►

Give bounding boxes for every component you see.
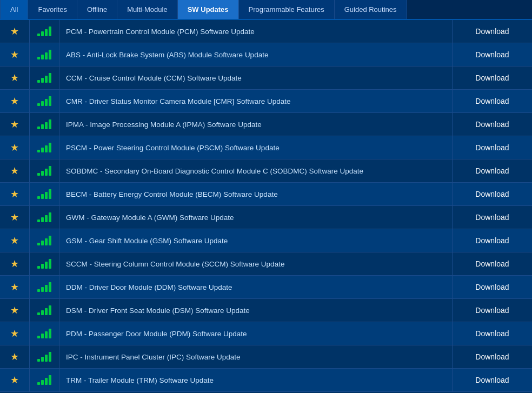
star-icon[interactable]: ★	[10, 118, 19, 130]
download-button[interactable]: Download	[452, 159, 532, 182]
download-button[interactable]: Download	[452, 136, 532, 159]
star-icon[interactable]: ★	[10, 142, 19, 154]
star-icon[interactable]: ★	[10, 95, 19, 107]
table-row: ★DDM - Driver Door Module (DDM) Software…	[0, 276, 532, 299]
star-icon[interactable]: ★	[10, 328, 19, 339]
signal-cell	[30, 206, 59, 229]
star-cell[interactable]: ★	[0, 90, 30, 112]
tab-programmable-features[interactable]: Programmable Features	[239, 0, 335, 19]
table-row: ★BECM - Battery Energy Control Module (B…	[0, 183, 532, 206]
download-button[interactable]: Download	[452, 183, 532, 205]
star-cell[interactable]: ★	[0, 299, 30, 322]
star-icon[interactable]: ★	[10, 281, 19, 293]
download-button[interactable]: Download	[452, 369, 532, 391]
module-name: IPMA - Image Processing Module A (IPMA) …	[59, 121, 452, 129]
signal-bars-icon	[37, 73, 51, 83]
table-row: ★CCM - Cruise Control Module (CCM) Softw…	[0, 66, 532, 90]
star-cell[interactable]: ★	[0, 252, 30, 275]
star-cell[interactable]: ★	[0, 20, 30, 43]
star-cell[interactable]: ★	[0, 322, 30, 345]
star-cell[interactable]: ★	[0, 43, 30, 66]
signal-bars-icon	[37, 259, 51, 269]
signal-cell	[30, 299, 59, 322]
tab-favorites[interactable]: Favorites	[28, 0, 77, 19]
star-cell[interactable]: ★	[0, 113, 30, 136]
table-row: ★PDM - Passenger Door Module (PDM) Softw…	[0, 322, 532, 345]
star-icon[interactable]: ★	[10, 258, 19, 270]
signal-cell	[30, 66, 59, 89]
signal-bars-icon	[37, 305, 51, 315]
table-row: ★PSCM - Power Steering Control Module (P…	[0, 136, 532, 159]
table-row: ★ABS - Anti-Lock Brake System (ABS) Modu…	[0, 43, 532, 66]
star-icon[interactable]: ★	[10, 49, 19, 61]
tab-all[interactable]: All	[0, 0, 28, 19]
star-icon[interactable]: ★	[10, 304, 19, 316]
download-button[interactable]: Download	[452, 43, 532, 66]
star-cell[interactable]: ★	[0, 183, 30, 205]
sw-updates-table: ★PCM - Powertrain Control Module (PCM) S…	[0, 20, 532, 392]
star-cell[interactable]: ★	[0, 136, 30, 159]
tab-sw-updates[interactable]: SW Updates	[178, 0, 239, 19]
signal-bars-icon	[37, 352, 51, 362]
star-cell[interactable]: ★	[0, 206, 30, 229]
signal-bars-icon	[37, 329, 51, 338]
download-button[interactable]: Download	[452, 322, 532, 345]
download-button[interactable]: Download	[452, 252, 532, 275]
download-button[interactable]: Download	[452, 345, 532, 368]
download-button[interactable]: Download	[452, 299, 532, 322]
star-icon[interactable]: ★	[10, 72, 19, 84]
download-button[interactable]: Download	[452, 229, 532, 252]
module-name: CCM - Cruise Control Module (CCM) Softwa…	[59, 74, 452, 82]
table-row: ★CMR - Driver Status Monitor Camera Modu…	[0, 90, 532, 113]
star-cell[interactable]: ★	[0, 369, 30, 391]
star-icon[interactable]: ★	[10, 351, 19, 363]
signal-bars-icon	[37, 50, 51, 59]
module-name: SCCM - Steering Column Control Module (S…	[59, 260, 452, 268]
table-row: ★IPMA - Image Processing Module A (IPMA)…	[0, 113, 532, 136]
star-icon[interactable]: ★	[10, 211, 19, 223]
signal-bars-icon	[37, 143, 51, 152]
table-row: ★IPC - Instrument Panel Cluster (IPC) So…	[0, 345, 532, 369]
download-button[interactable]: Download	[452, 206, 532, 229]
tab-multi-module[interactable]: Multi-Module	[117, 0, 177, 19]
signal-cell	[30, 20, 59, 43]
star-icon[interactable]: ★	[10, 374, 19, 386]
download-button[interactable]: Download	[452, 90, 532, 112]
module-name: SOBDMC - Secondary On-Board Diagnostic C…	[59, 167, 452, 175]
tab-guided-routines[interactable]: Guided Routines	[335, 0, 407, 19]
signal-bars-icon	[37, 96, 51, 106]
star-cell[interactable]: ★	[0, 159, 30, 182]
module-name: DDM - Driver Door Module (DDM) Software …	[59, 283, 452, 291]
download-button[interactable]: Download	[452, 276, 532, 298]
signal-cell	[30, 345, 59, 368]
signal-cell	[30, 159, 59, 182]
module-name: GSM - Gear Shift Module (GSM) Software U…	[59, 237, 452, 245]
star-cell[interactable]: ★	[0, 276, 30, 298]
table-row: ★GWM - Gateway Module A (GWM) Software U…	[0, 206, 532, 229]
star-icon[interactable]: ★	[10, 188, 19, 200]
tab-bar: AllFavoritesOfflineMulti-ModuleSW Update…	[0, 0, 532, 20]
module-name: IPC - Instrument Panel Cluster (IPC) Sof…	[59, 353, 452, 361]
download-button[interactable]: Download	[452, 66, 532, 89]
signal-cell	[30, 252, 59, 275]
download-button[interactable]: Download	[452, 20, 532, 43]
module-name: PCM - Powertrain Control Module (PCM) So…	[59, 28, 452, 36]
signal-cell	[30, 43, 59, 66]
signal-bars-icon	[37, 26, 51, 36]
star-icon[interactable]: ★	[10, 165, 19, 177]
star-icon[interactable]: ★	[10, 235, 19, 247]
star-cell[interactable]: ★	[0, 66, 30, 89]
signal-cell	[30, 136, 59, 159]
star-cell[interactable]: ★	[0, 345, 30, 368]
tab-offline[interactable]: Offline	[77, 0, 117, 19]
module-name: TRM - Trailer Module (TRM) Software Upda…	[59, 376, 452, 384]
star-icon[interactable]: ★	[10, 25, 19, 37]
table-row: ★GSM - Gear Shift Module (GSM) Software …	[0, 229, 532, 252]
signal-bars-icon	[37, 166, 51, 176]
download-button[interactable]: Download	[452, 113, 532, 136]
star-cell[interactable]: ★	[0, 229, 30, 252]
module-name: CMR - Driver Status Monitor Camera Modul…	[59, 97, 452, 105]
table-row: ★SCCM - Steering Column Control Module (…	[0, 252, 532, 276]
module-name: GWM - Gateway Module A (GWM) Software Up…	[59, 214, 452, 222]
table-row: ★SOBDMC - Secondary On-Board Diagnostic …	[0, 159, 532, 183]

◄

Every record above needs to be repeated exactly; pictures are to be left out.

Give bounding boxes for every component you see.
star-icon[interactable]: ★	[10, 118, 19, 130]
download-button[interactable]: Download	[452, 159, 532, 182]
download-button[interactable]: Download	[452, 136, 532, 159]
star-icon[interactable]: ★	[10, 142, 19, 154]
star-icon[interactable]: ★	[10, 95, 19, 107]
table-row: ★DDM - Driver Door Module (DDM) Software…	[0, 276, 532, 299]
star-icon[interactable]: ★	[10, 328, 19, 339]
signal-cell	[30, 206, 59, 229]
star-cell[interactable]: ★	[0, 90, 30, 112]
tab-programmable-features[interactable]: Programmable Features	[239, 0, 335, 19]
table-row: ★BECM - Battery Energy Control Module (B…	[0, 183, 532, 206]
download-button[interactable]: Download	[452, 183, 532, 205]
star-cell[interactable]: ★	[0, 299, 30, 322]
star-icon[interactable]: ★	[10, 281, 19, 293]
download-button[interactable]: Download	[452, 369, 532, 391]
module-name: IPMA - Image Processing Module A (IPMA) …	[59, 121, 452, 129]
signal-bars-icon	[37, 73, 51, 83]
table-row: ★CCM - Cruise Control Module (CCM) Softw…	[0, 66, 532, 90]
star-cell[interactable]: ★	[0, 252, 30, 275]
star-cell[interactable]: ★	[0, 20, 30, 43]
star-cell[interactable]: ★	[0, 322, 30, 345]
star-cell[interactable]: ★	[0, 43, 30, 66]
signal-bars-icon	[37, 259, 51, 269]
signal-cell	[30, 299, 59, 322]
tab-favorites[interactable]: Favorites	[28, 0, 77, 19]
star-cell[interactable]: ★	[0, 113, 30, 136]
table-row: ★PDM - Passenger Door Module (PDM) Softw…	[0, 322, 532, 345]
star-icon[interactable]: ★	[10, 258, 19, 270]
signal-cell	[30, 66, 59, 89]
signal-bars-icon	[37, 305, 51, 315]
table-row: ★PSCM - Power Steering Control Module (P…	[0, 136, 532, 159]
table-row: ★ABS - Anti-Lock Brake System (ABS) Modu…	[0, 43, 532, 66]
star-icon[interactable]: ★	[10, 49, 19, 61]
tab-all[interactable]: All	[0, 0, 28, 19]
star-icon[interactable]: ★	[10, 304, 19, 316]
download-button[interactable]: Download	[452, 43, 532, 66]
star-cell[interactable]: ★	[0, 183, 30, 205]
sw-updates-table: ★PCM - Powertrain Control Module (PCM) S…	[0, 20, 532, 392]
star-cell[interactable]: ★	[0, 136, 30, 159]
tab-sw-updates[interactable]: SW Updates	[178, 0, 239, 19]
signal-bars-icon	[37, 352, 51, 362]
star-cell[interactable]: ★	[0, 206, 30, 229]
signal-bars-icon	[37, 329, 51, 338]
download-button[interactable]: Download	[452, 322, 532, 345]
download-button[interactable]: Download	[452, 252, 532, 275]
download-button[interactable]: Download	[452, 345, 532, 368]
download-button[interactable]: Download	[452, 299, 532, 322]
star-icon[interactable]: ★	[10, 72, 19, 84]
download-button[interactable]: Download	[452, 229, 532, 252]
module-name: CCM - Cruise Control Module (CCM) Softwa…	[59, 74, 452, 82]
table-row: ★CMR - Driver Status Monitor Camera Modu…	[0, 90, 532, 113]
star-cell[interactable]: ★	[0, 369, 30, 391]
star-icon[interactable]: ★	[10, 351, 19, 363]
signal-bars-icon	[37, 50, 51, 59]
module-name: SCCM - Steering Column Control Module (S…	[59, 260, 452, 268]
table-row: ★IPMA - Image Processing Module A (IPMA)…	[0, 113, 532, 136]
star-icon[interactable]: ★	[10, 211, 19, 223]
signal-bars-icon	[37, 143, 51, 152]
table-row: ★IPC - Instrument Panel Cluster (IPC) So…	[0, 345, 532, 369]
download-button[interactable]: Download	[452, 206, 532, 229]
tab-multi-module[interactable]: Multi-Module	[117, 0, 177, 19]
signal-cell	[30, 20, 59, 43]
star-icon[interactable]: ★	[10, 374, 19, 386]
download-button[interactable]: Download	[452, 90, 532, 112]
module-name: SOBDMC - Secondary On-Board Diagnostic C…	[59, 167, 452, 175]
tab-guided-routines[interactable]: Guided Routines	[335, 0, 407, 19]
signal-bars-icon	[37, 96, 51, 106]
star-cell[interactable]: ★	[0, 159, 30, 182]
module-name: DDM - Driver Door Module (DDM) Software …	[59, 283, 452, 291]
download-button[interactable]: Download	[452, 276, 532, 298]
signal-cell	[30, 345, 59, 368]
signal-cell	[30, 159, 59, 182]
module-name: GSM - Gear Shift Module (GSM) Software U…	[59, 237, 452, 245]
star-cell[interactable]: ★	[0, 276, 30, 298]
table-row: ★GWM - Gateway Module A (GWM) Software U…	[0, 206, 532, 229]
star-icon[interactable]: ★	[10, 188, 19, 200]
tab-bar: AllFavoritesOfflineMulti-ModuleSW Update…	[0, 0, 532, 20]
module-name: IPC - Instrument Panel Cluster (IPC) Sof…	[59, 353, 452, 361]
download-button[interactable]: Download	[452, 66, 532, 89]
signal-cell	[30, 252, 59, 275]
download-button[interactable]: Download	[452, 20, 532, 43]
module-name: PCM - Powertrain Control Module (PCM) So…	[59, 28, 452, 36]
signal-cell	[30, 43, 59, 66]
signal-bars-icon	[37, 26, 51, 36]
star-icon[interactable]: ★	[10, 165, 19, 177]
star-icon[interactable]: ★	[10, 235, 19, 247]
star-cell[interactable]: ★	[0, 66, 30, 89]
signal-cell	[30, 136, 59, 159]
star-cell[interactable]: ★	[0, 345, 30, 368]
tab-offline[interactable]: Offline	[77, 0, 117, 19]
module-name: TRM - Trailer Module (TRM) Software Upda…	[59, 376, 452, 384]
star-icon[interactable]: ★	[10, 25, 19, 37]
table-row: ★GSM - Gear Shift Module (GSM) Software …	[0, 229, 532, 252]
signal-bars-icon	[37, 166, 51, 176]
download-button[interactable]: Download	[452, 113, 532, 136]
star-cell[interactable]: ★	[0, 229, 30, 252]
module-name: CMR - Driver Status Monitor Camera Modul…	[59, 97, 452, 105]
table-row: ★SCCM - Steering Column Control Module (…	[0, 252, 532, 276]
module-name: GWM - Gateway Module A (GWM) Software Up…	[59, 214, 452, 222]
table-row: ★SOBDMC - Secondary On-Board Diagnostic …	[0, 159, 532, 183]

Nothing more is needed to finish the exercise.